Second, companies were underfunding pensions, and they were selling out to abandon retiree obligations. When you do that, you are underfunding the future. The solution is forcing companies that buy out other companies to stand by pensions first. The alternative is to move away from traditional pension models and toward non-profit, employee-controlled retirement savings like TIAA-CREF offers.
Third, industries all across the US were failing in the face of forced pricing from companies like Walmart. Under the old manufacturing model, companies told retailers what the wholesale price was for their products. In the past decade, though, Walmart and other retailers have told manufacturing companies what Walmart would pay—forcing manufacturing overseas. What does that do in the short term? Walmart shoppers get lower prices. In the long run, workers lose their jobs and consumers can no longer get products (like Black and Decker) fixed in the US, so they have to buy more products—but now there’s a cascade of job losses, so maybe they can no longer afford even the cheap stuff.
Fourth, some key industries have failed to keep up with the times. The auto industry is the most obvious case. Detroit produced good cars in three sizes: large, XL, and XXL. The auto makers kept adding on extras but couldn’t get real quality. Lines like Saturn’s original and wildly popular S-series that were small but also well engineered were abandoned in favor of big ticket items. Too bad Americans couldn’t afford those big ticket vehicles. (See my piece on the Chevy Volt and how I think they’re still missing the mark.)

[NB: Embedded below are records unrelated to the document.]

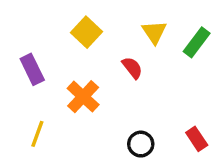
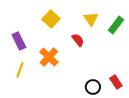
yellow line: (37, 134) -> (20, 70), moved
black circle: (141, 144) -> (93, 87), moved

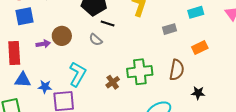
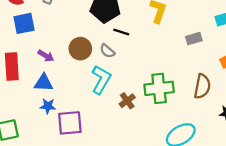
brown circle: (62, 36) -> (80, 49), moved
purple arrow: (43, 44) -> (46, 56), turned 40
cyan L-shape: (78, 74) -> (101, 80), moved
blue triangle: (23, 80) -> (44, 83), moved

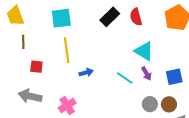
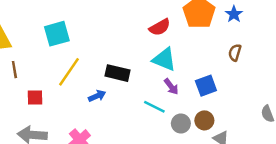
black rectangle: (110, 17) -> (118, 73), moved, turned 66
red semicircle: (136, 17) -> (160, 27), moved, turned -96
yellow line: (67, 50) -> (69, 72), turned 50
cyan line: (125, 78) -> (154, 107), moved

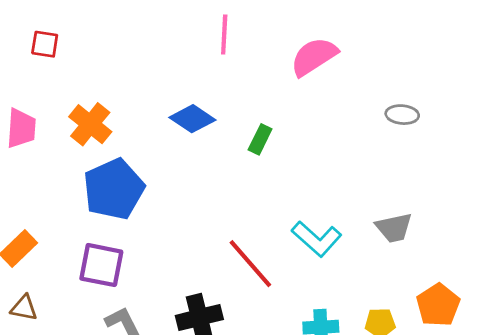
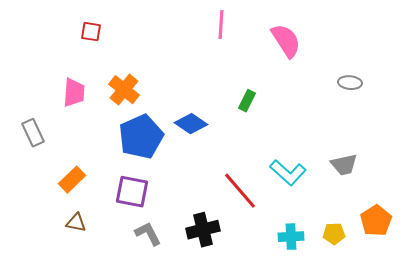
pink semicircle: (314, 57) -> (286, 41), turned 90
blue diamond: (192, 119) -> (191, 124), moved

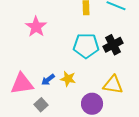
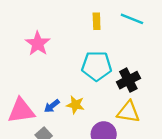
black cross: (113, 45) -> (128, 80), moved

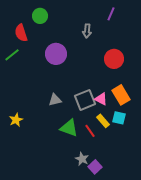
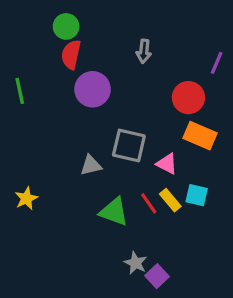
purple line: (111, 14) -> (217, 63), moved
red semicircle: (21, 33) -> (71, 55), moved, turned 30
green line: (12, 55) -> (20, 91), turned -63
orange rectangle: (121, 95) -> (200, 136), moved, turned -36
gray square: (85, 100) -> (129, 146), moved, turned 35
red line: (90, 131) -> (149, 203), moved

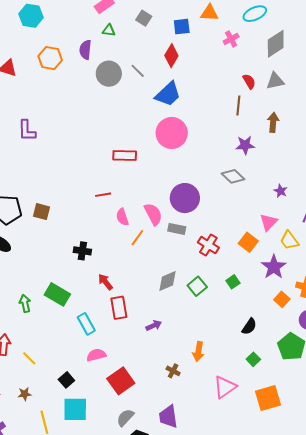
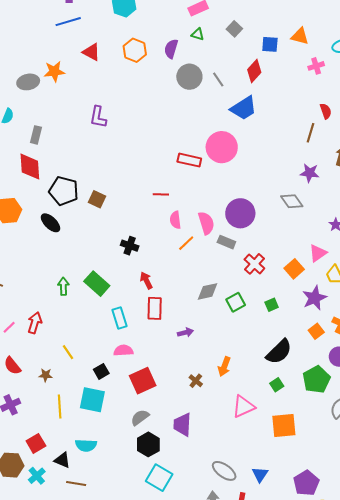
pink circle: (172, 133) -> (222, 147), moved
black semicircle: (249, 327) -> (279, 352), size x1.6
yellow line: (29, 358) -> (68, 352), moved
black square: (66, 380) -> (101, 371), moved

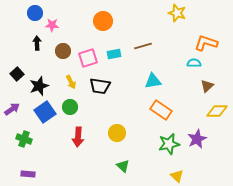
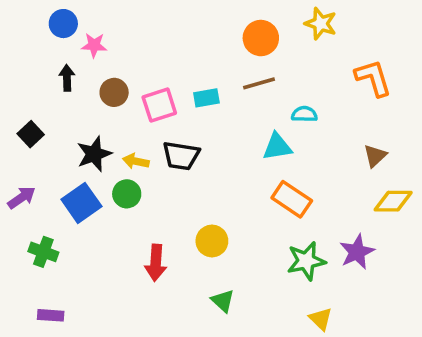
orange circle: (103, 21) -> (261, 38), moved
orange L-shape: (206, 43) -> (373, 78), turned 55
cyan semicircle: (194, 63) -> (304, 114), moved
yellow arrow: (71, 82) -> (136, 161), moved, turned 128
black star: (39, 86) -> (94, 154), moved
red arrow: (78, 137) -> (156, 263), moved

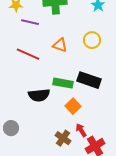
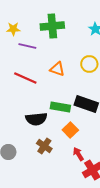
brown cross: (63, 138) -> (44, 146), moved

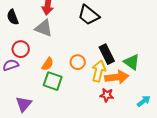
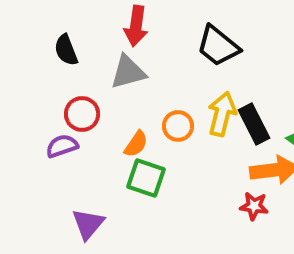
gray triangle: (44, 28) -> (128, 72), turned -36
orange circle: (78, 62) -> (178, 126), moved
yellow arrow: (99, 71) -> (222, 114), moved

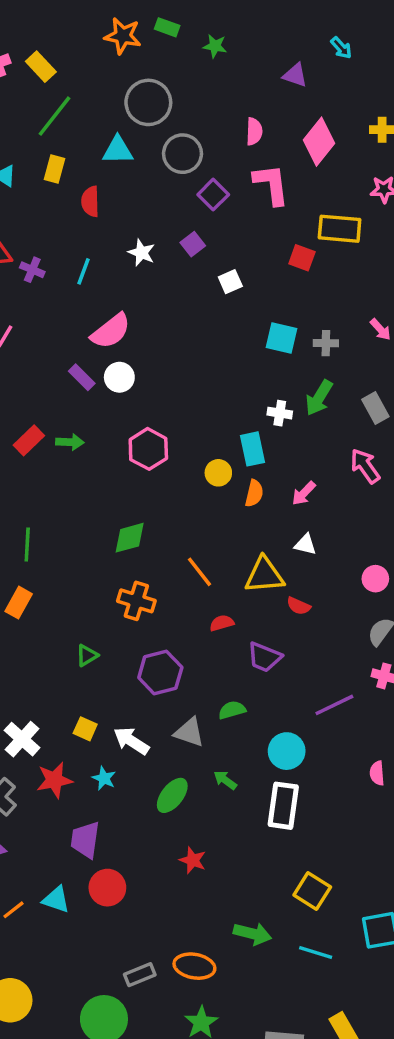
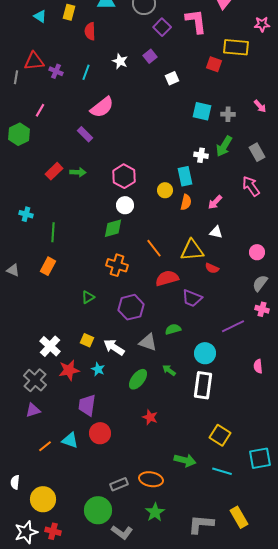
white circle: (119, 377) -> (125, 205), moved
red semicircle: (222, 623) -> (167, 278), size x1.6

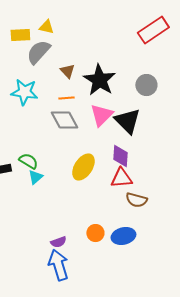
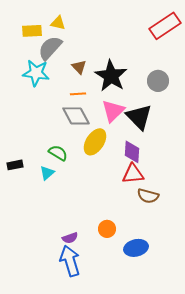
cyan star: (24, 92) -> (36, 73), moved
green semicircle: (28, 161) -> (58, 153), moved
yellow ellipse: (83, 167) -> (95, 142), moved
blue ellipse: (123, 236) -> (136, 248), moved

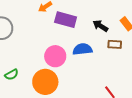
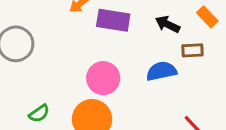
blue semicircle: (83, 49) -> (161, 71), moved

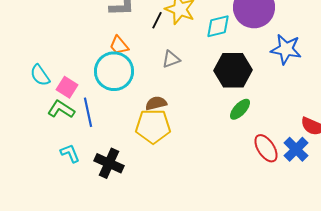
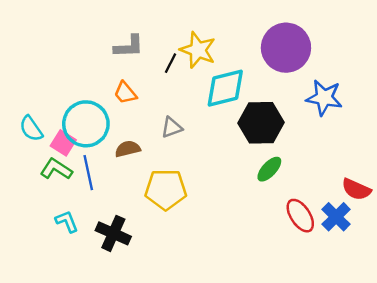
cyan diamond: (218, 26) -> (225, 88), moved, size x1.4
gray triangle: (171, 59) -> (172, 127), moved
cyan circle: (114, 71) -> (86, 124), moved
brown semicircle: (156, 103) -> (128, 149), moved

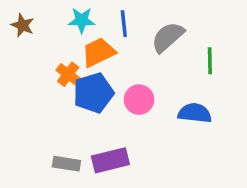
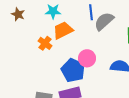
blue line: (124, 24) -> (91, 12), moved
blue pentagon: (93, 93) -> (73, 70), moved, turned -30

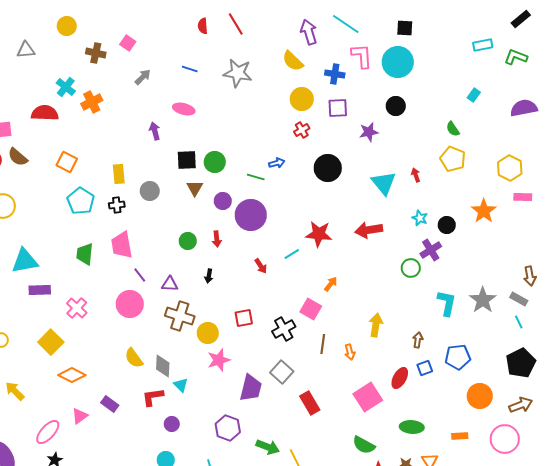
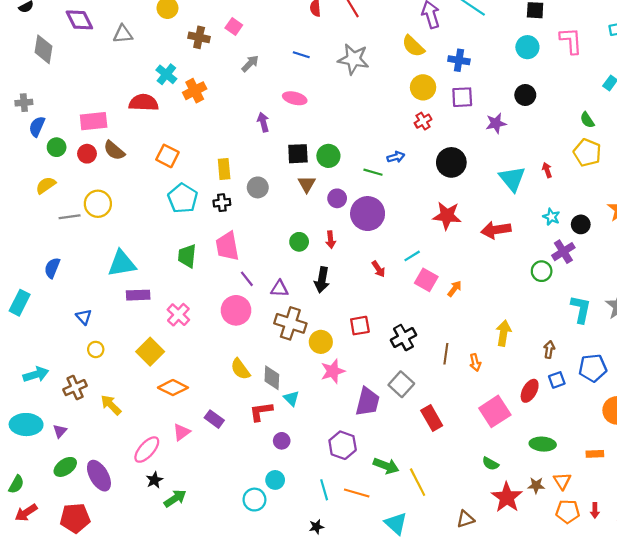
pink L-shape: (362, 56) -> (571, 41), moved
cyan circle: (398, 62) -> (527, 47), size x0.7
red star: (319, 234) -> (447, 216), moved
black arrow: (209, 276) -> (322, 280), size x1.6
pink square: (311, 309) -> (426, 280), moved
green semicircle: (364, 445) -> (490, 464), size x0.7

Fifth, we’re in debt up to our eyeballs to other countries for our wars. In previous generations, wars were funded by Americans, who bought war bonds during the war and then spent like maniacs with savings when the war was over. Today, most of American debt is owned by China and Japan. And who reaps the profits? other countries. I’m not saying that federal debt is a bad thing any time. I think it’s crucial now to bolster and re-shape the economy, but we need to make sure that Americans have bigger incentives to invest in US bonds, so we’re paying back ourselves. We also need to think very, very hard about whether there are cheaper, more effective alternatives to nation building than battles, like building and funding schools for enough time for them to do so good, facilitating NGO’s* micro-grants to support women-owned businesses in countries where gender inequality increases political problems, etc.

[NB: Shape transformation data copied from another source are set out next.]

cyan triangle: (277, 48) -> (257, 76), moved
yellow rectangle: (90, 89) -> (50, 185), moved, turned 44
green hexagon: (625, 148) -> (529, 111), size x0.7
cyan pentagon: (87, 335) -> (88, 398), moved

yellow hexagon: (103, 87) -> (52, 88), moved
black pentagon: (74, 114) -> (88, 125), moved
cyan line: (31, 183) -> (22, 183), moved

This brings me to my sixth and most important point. Since 2000, the median American income has declined. At least two things have caused this decline. First, a bigger chunk of employee compensation has been going into health care. We have to fix that situation. An equally troubling trend has been the piece of the pie that the wealthiest Americans have. Income inequality has not been this pronounced in the United States since about 1907, back in the days of sweatshop factories when workers put in 14-hour days, 6 days a week. Yes, income inequality now is even worse than it was right before and during the Great Depression. Truth is, unless you fix this disparity, we’re all doomed.
*NGO= non-governmental organization
Copyright Ozarkhomesteader 2009. Fair use of this source includes very short excerpts with a clear link and direct non-link reference to Ozarkhomesteader at WordPress.
April 2010 addition; all rights still reserved:
Am I jumping back in the market in a serious way? Not as long as pension funds like those of the major automakers are still underfunded.